This realization is particularly stark:

“If you argued with me, I’d point to Fitzgerald and Hemingway and Thomas Wolfe and Tennessee Williams and Modigliani and Jack London. I used to quote Van Gogh, who said, ‘I had to drink the whole summer to find the yellow.’ No I say it’s probably because he couldn’t find the fucking paintbrush! I think that when you start dealing with the arts and people in the arts it’s beyond denial. Many people think is their right. They have to go and seek the bottle. They have to seek the drugs and disorienting themselves. That’s a tragedy in itself. With that kind of rationale, it is almost impossible for anybody to talk to you about it and say you have a problem. In my mind, I was an artist and writer. The reality was that I was just a drunk and a drug addict. It wasn’t helping me create. In fact, it hindered me. It stopped me from getting jobs. I dealt with the rejection by taking more drink and drugs. All alcohol and drugs got me was a lot of misery.”

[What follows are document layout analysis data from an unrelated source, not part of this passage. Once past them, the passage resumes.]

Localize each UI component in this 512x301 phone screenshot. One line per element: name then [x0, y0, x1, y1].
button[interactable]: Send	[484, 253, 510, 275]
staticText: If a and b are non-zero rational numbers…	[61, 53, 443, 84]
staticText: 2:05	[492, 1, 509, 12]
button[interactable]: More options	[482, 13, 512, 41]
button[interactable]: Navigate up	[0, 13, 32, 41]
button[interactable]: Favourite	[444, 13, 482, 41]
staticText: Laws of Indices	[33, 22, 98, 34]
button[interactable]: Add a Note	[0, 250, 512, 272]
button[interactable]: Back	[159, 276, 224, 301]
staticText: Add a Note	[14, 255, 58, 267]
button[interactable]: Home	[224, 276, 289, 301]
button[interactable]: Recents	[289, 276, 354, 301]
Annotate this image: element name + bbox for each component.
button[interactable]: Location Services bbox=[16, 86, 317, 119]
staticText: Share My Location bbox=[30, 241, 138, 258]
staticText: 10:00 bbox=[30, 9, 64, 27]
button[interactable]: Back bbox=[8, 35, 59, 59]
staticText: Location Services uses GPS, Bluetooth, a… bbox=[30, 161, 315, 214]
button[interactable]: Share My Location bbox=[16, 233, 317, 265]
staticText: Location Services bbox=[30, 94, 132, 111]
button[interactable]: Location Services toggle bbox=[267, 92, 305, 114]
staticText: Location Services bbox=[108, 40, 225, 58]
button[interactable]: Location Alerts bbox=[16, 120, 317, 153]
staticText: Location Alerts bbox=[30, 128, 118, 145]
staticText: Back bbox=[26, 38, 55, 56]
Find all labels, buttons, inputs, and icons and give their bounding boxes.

As for the party stuff, before the reform, here is a taste.

“Hopper later describe a typical day in his life in the mid to late ‘70s. ‘a lot of sex. A lot of coke. But mainly alcohol. I took a lot of drugs, mainly cocaine, but the problem was drink. I would take cocaine, lines as long as your arm, every five minutes, just so I could carry on drinking. There wasn’t a day when I was sober. It was relentless. Part of it was that I was so driven. That driven to genius thing. But a lot of what was going on in my life was just … dark.’”

By the late 1970s, after his turn in Apocalypse Now, Hopper reached levels of depravity that are hard to imagine. Retreating to Taos, he “was doing half a gallon of rum with a fifth of rum on the side, twenty-eight beers and three grams of cocaine a day – and that wasn’t getting high, that was just to keep going, man.”

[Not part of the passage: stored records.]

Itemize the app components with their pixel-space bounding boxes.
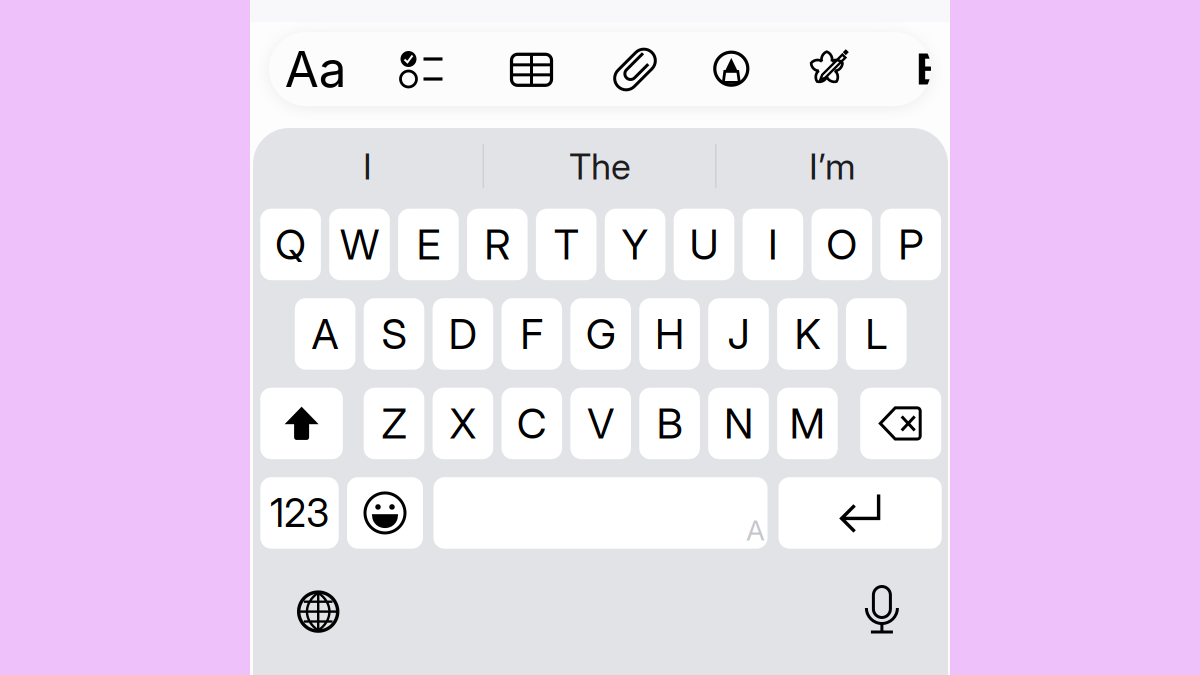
button[interactable]: K — [777, 298, 838, 370]
staticText: R — [484, 219, 510, 269]
staticText: C — [517, 398, 547, 448]
button[interactable]: Writing Tools — [805, 46, 849, 90]
staticText: O — [826, 219, 857, 269]
staticText: B — [916, 43, 944, 95]
staticText: Y — [622, 219, 649, 269]
staticText: G — [586, 309, 616, 359]
staticText: W — [340, 219, 379, 269]
button[interactable]: M — [777, 388, 838, 459]
button[interactable]: W — [329, 209, 390, 280]
button[interactable]: F — [502, 298, 562, 370]
button[interactable]: Attach file — [614, 48, 656, 90]
button[interactable]: G — [570, 298, 631, 370]
button[interactable]: C — [502, 388, 562, 459]
staticText: L — [865, 309, 887, 359]
button[interactable]: Next keyboard — [297, 591, 339, 633]
staticText: B — [657, 398, 683, 448]
staticText: H — [655, 309, 684, 359]
staticText: N — [724, 398, 753, 448]
staticText: 123 — [270, 490, 329, 536]
button[interactable]: Q — [260, 209, 321, 280]
button[interactable]: B — [913, 47, 947, 91]
button[interactable]: Shift — [260, 388, 343, 459]
staticText: U — [690, 219, 718, 269]
staticText: P — [898, 219, 923, 269]
button[interactable]: Markup — [711, 49, 751, 89]
button[interactable]: space — [434, 477, 768, 549]
staticText: E — [416, 219, 440, 269]
button[interactable]: Emoji — [347, 477, 423, 549]
button[interactable]: D — [433, 298, 493, 370]
button[interactable]: X — [433, 388, 493, 459]
staticText: I’m — [809, 145, 856, 188]
staticText: A — [746, 513, 765, 547]
button[interactable]: 123 — [260, 477, 339, 549]
button[interactable]: P — [880, 209, 941, 280]
button[interactable]: Dictate — [860, 585, 904, 633]
button[interactable]: H — [639, 298, 700, 370]
button[interactable]: Return — [778, 477, 942, 549]
staticText: Q — [275, 219, 306, 269]
staticText: M — [789, 398, 825, 448]
button[interactable]: Delete — [860, 388, 941, 459]
button[interactable]: B — [639, 388, 700, 459]
staticText: The — [569, 145, 631, 188]
staticText: K — [794, 309, 820, 359]
button[interactable]: N — [708, 388, 769, 459]
button[interactable]: T — [536, 209, 596, 280]
staticText: I — [363, 145, 372, 188]
button[interactable]: Table — [512, 54, 552, 85]
button[interactable]: L — [846, 298, 907, 370]
staticText: Z — [382, 398, 406, 448]
button[interactable]: Checklist — [400, 49, 444, 89]
staticText: X — [449, 398, 476, 448]
button[interactable]: A — [295, 298, 355, 370]
button[interactable]: V — [570, 388, 631, 459]
button[interactable]: Z — [364, 388, 424, 459]
staticText: D — [448, 309, 477, 359]
button[interactable]: Aa — [280, 40, 352, 98]
button[interactable]: O — [812, 209, 872, 280]
button[interactable]: I’m — [717, 136, 948, 196]
button[interactable]: I — [252, 136, 483, 196]
staticText: A — [312, 309, 339, 359]
button[interactable]: The — [484, 136, 716, 196]
staticText: V — [587, 398, 614, 448]
button[interactable]: R — [467, 209, 528, 280]
button[interactable]: Y — [605, 209, 665, 280]
button[interactable]: S — [364, 298, 424, 370]
button[interactable]: J — [708, 298, 769, 370]
button[interactable]: E — [398, 209, 459, 280]
staticText: F — [520, 309, 543, 359]
staticText: I — [768, 219, 778, 269]
button[interactable]: U — [674, 209, 734, 280]
staticText: T — [554, 219, 579, 269]
staticText: J — [728, 309, 750, 359]
staticText: S — [382, 309, 406, 359]
button[interactable]: I — [743, 209, 803, 280]
staticText: Aa — [285, 39, 347, 99]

I love this little nugget about Laurence Fishburn and Hopper on the set of Apocalypse. You can really get a sense of the Wildman in his harrowing zone here.

“Hopper even picked up a disciple during production. Laurence Fishburne was only 14 when he lied about his age to get the role of a crewmember on the Navy patrol boat that transports Willard to Kurtz’ compound. ‘All of his performance was improvisational,’ he said of Hopper. ‘It was stunning, the stream of consciousness coming out of him. I was just a kid… But I was blown away by his ability. He didn’t pay much attention to me, but I shadowed him for a while because I thought, ‘here’s a guy who is free, here’s a guy who is really free.’”

And the descent.

“Perpetually high, Hopper would fall into a hypnagogic state, mistake fragments of dreams for reality, and shoot real bullets through the ghosts of D.H. Lawrence and James Dean that stalked him into the walls surrounding him. Hopper was once so startled by what appeared to be the face of a stranger staring back at him that he shot at it with his revolver.”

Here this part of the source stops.